Persuasive Essays: A Common Mistake

Expository and persuasive essay prompts are not asking for your personal perspective. They require an objective argument that can be proven with facts and analysis.

One of the most common mistakes writers make on expository or persuasive essays: overusing “I” and writing in the first-person.

For example, imagine the SAT essay prompt:  Is the world changing for the better? 

The best response would take a side in a clear thesis statement:  “The world is changing for the better,” or “The world is not changing for the better.”

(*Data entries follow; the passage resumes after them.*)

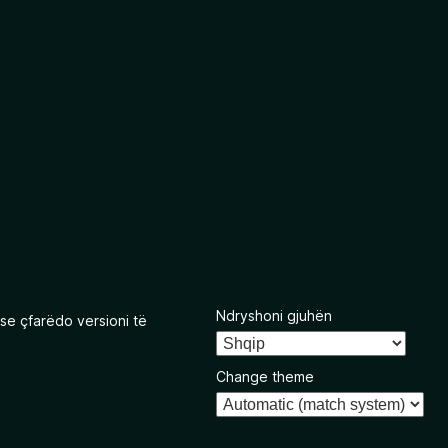
Ndryshoni gjuhën
se çfarëdo versioni të
Change theme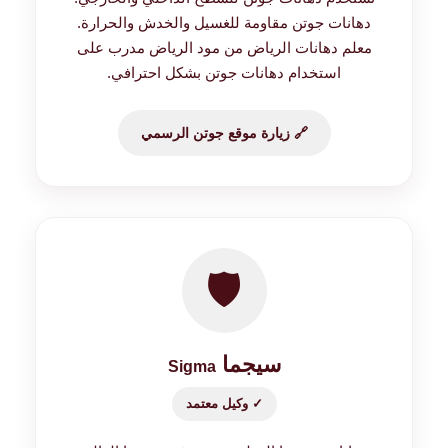
دهانات جوتن مقاومة للغسيل والخدش والحرارة.
معلم دهانات الرياض من مود الرياض مدرب على
استخدام دهانات جوتن بشكل احترافي.
🔗 زيارة موقع جوتن الرسمي
🛡️
سيجما
Sigma
✓ وكيل معتمد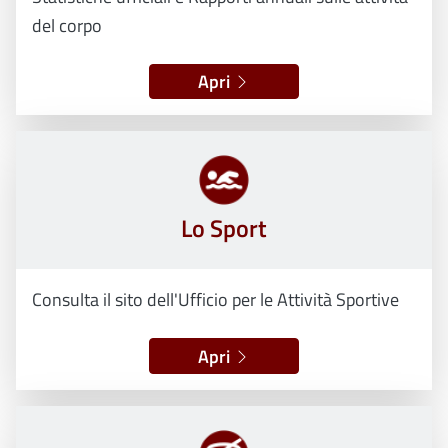
del corpo
Apri
Lo Sport
Consulta il sito dell'Ufficio per le Attività Sportive
Apri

Either side must be supported by two or three reasons / main ideas / examples. The main supporting reasons should come from literature, history, arts, society, or current events, NOT just from personal taste or opinions. First person writing can be great for stories where the narrator is a witness to the story or a character in the action. Poetry also works well in first person to show emotion and experience from the perspective of the author or narrator. But NOT in an expository or persuasive essay.

Cut Down Your “I’s”

Imagine an essay introduction that goes:

“The world is changing for the better. I don’t have to wake up too early any more, and I think cold weather is great, so winter time is definitely a good change from the fall. Also, my school just received new computers.”

When a grader reads this, what do you think goes on in his or her head? I’ll be the grader:

  • I don’t have to wake up too early anymore… vs. “I have to wake up early every day!”
  • … and I think cold weather is great, so winter… vs. “I hate cold weather!”
  • …time is definitely a good change from the fall. vs. “I hate changing to winter!”
  • Also, my school just received new computers. vs. “I just received an old mouse pad!”

Engage Your Reader

All the above reasons fail to engage the reader on the essay topic; instead, the reader is distracted while judging the writer’s personal opinions. Further, since the writer wrote her name on the paper, we already knew everything is her opinion, so the “I” language is not needed. Finally, even a great fact, if presented from a personal viewpoint, is weak and subject to disagreement. “Henry Ford changed the system of industrial production with the assembly line,” is a statement of fact, while “I believe Henry Ford changed the system of industrial production with the assembly line,” suggests the author is probably not an expert, weakening the fact.

Circle Your “I’s”

Especially for young writers, even in stories, the word I can be very repetitive. So many writers use I so many times that sentences all sound the same! So be aware of your wording. When you proofread, circle I every time it is used in the essay, and try to reduce the number with different sentence structures.